### Problem description:
Lines below containing the word "Overview" should be copied out.

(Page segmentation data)
- - -

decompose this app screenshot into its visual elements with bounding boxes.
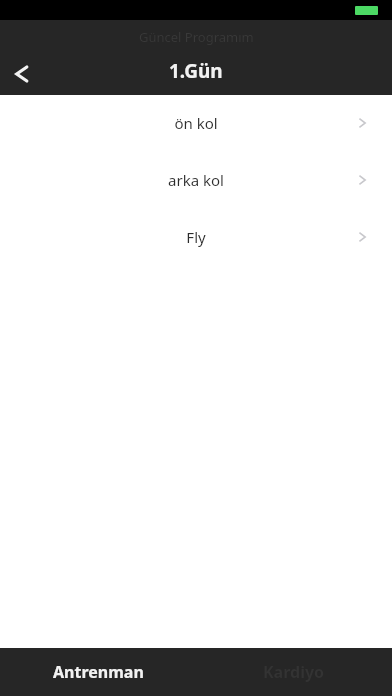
staticText: Kardiyo	[263, 661, 325, 683]
staticText: Fly	[186, 227, 206, 247]
button[interactable]: Antrenman	[0, 648, 196, 696]
button[interactable]: Fly	[10, 213, 382, 261]
staticText: Antrenman	[53, 661, 144, 683]
staticText: arka kol	[168, 170, 224, 190]
staticText: 1.Gün	[169, 58, 223, 84]
button[interactable]: ön kol	[10, 99, 382, 147]
staticText: ön kol	[174, 113, 218, 133]
staticText: Güncel Programım	[139, 28, 254, 46]
button[interactable]: arka kol	[10, 156, 382, 204]
button[interactable]: Back	[4, 56, 40, 92]
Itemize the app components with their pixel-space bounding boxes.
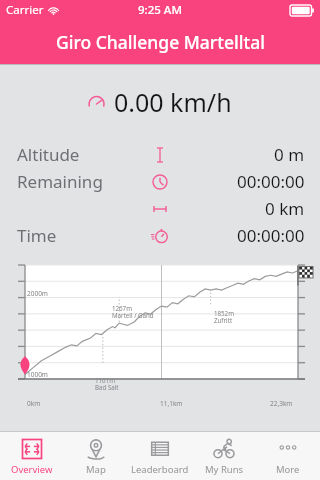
button[interactable]: Remaining <box>0 168 320 195</box>
staticText: 2000m <box>27 289 48 298</box>
staticText: Carrier <box>6 2 44 18</box>
staticText: 0.00 km/h <box>114 85 232 119</box>
button[interactable]: More <box>256 431 320 480</box>
staticText: 22,3km <box>270 399 293 408</box>
staticText: 0 km <box>265 197 305 220</box>
staticText: 1267m <box>112 304 132 312</box>
button[interactable]: Map <box>64 431 128 480</box>
staticText: Time <box>17 224 57 247</box>
staticText: Remaining <box>17 170 103 193</box>
staticText: Altitude <box>17 143 80 166</box>
button[interactable]: Overview <box>0 431 64 480</box>
staticText: Map <box>86 463 106 476</box>
button[interactable]: My Runs <box>192 431 256 480</box>
button[interactable]: 0 km <box>0 195 320 222</box>
button[interactable]: Leaderboard <box>128 431 192 480</box>
staticText: 1852m <box>214 309 234 317</box>
button[interactable]: Time <box>0 222 320 249</box>
staticText: Overview <box>11 463 53 476</box>
staticText: 00:00:00 <box>237 224 305 247</box>
staticText: Zufritt <box>214 316 233 324</box>
staticText: 0km <box>27 399 41 408</box>
staticText: 0 m <box>274 143 305 166</box>
staticText: Leaderboard <box>131 463 189 476</box>
button[interactable]: Altitude <box>0 141 320 168</box>
staticText: Bad Salt <box>95 383 119 391</box>
staticText: More <box>276 463 300 476</box>
staticText: Giro Challenge Martelltal <box>56 30 265 54</box>
staticText: 1161m <box>95 376 115 384</box>
staticText: 9:25 AM <box>138 2 182 18</box>
staticText: 1000m <box>27 370 48 379</box>
staticText: 00:00:00 <box>237 170 305 193</box>
staticText: Martell / Gand <box>112 311 154 319</box>
staticText: My Runs <box>205 463 244 476</box>
staticText: 11,1km <box>160 399 183 408</box>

- - -

### Expected output:
button[interactable]: Overview <box>0 431 64 480</box>
staticText: Overview <box>11 463 53 476</box>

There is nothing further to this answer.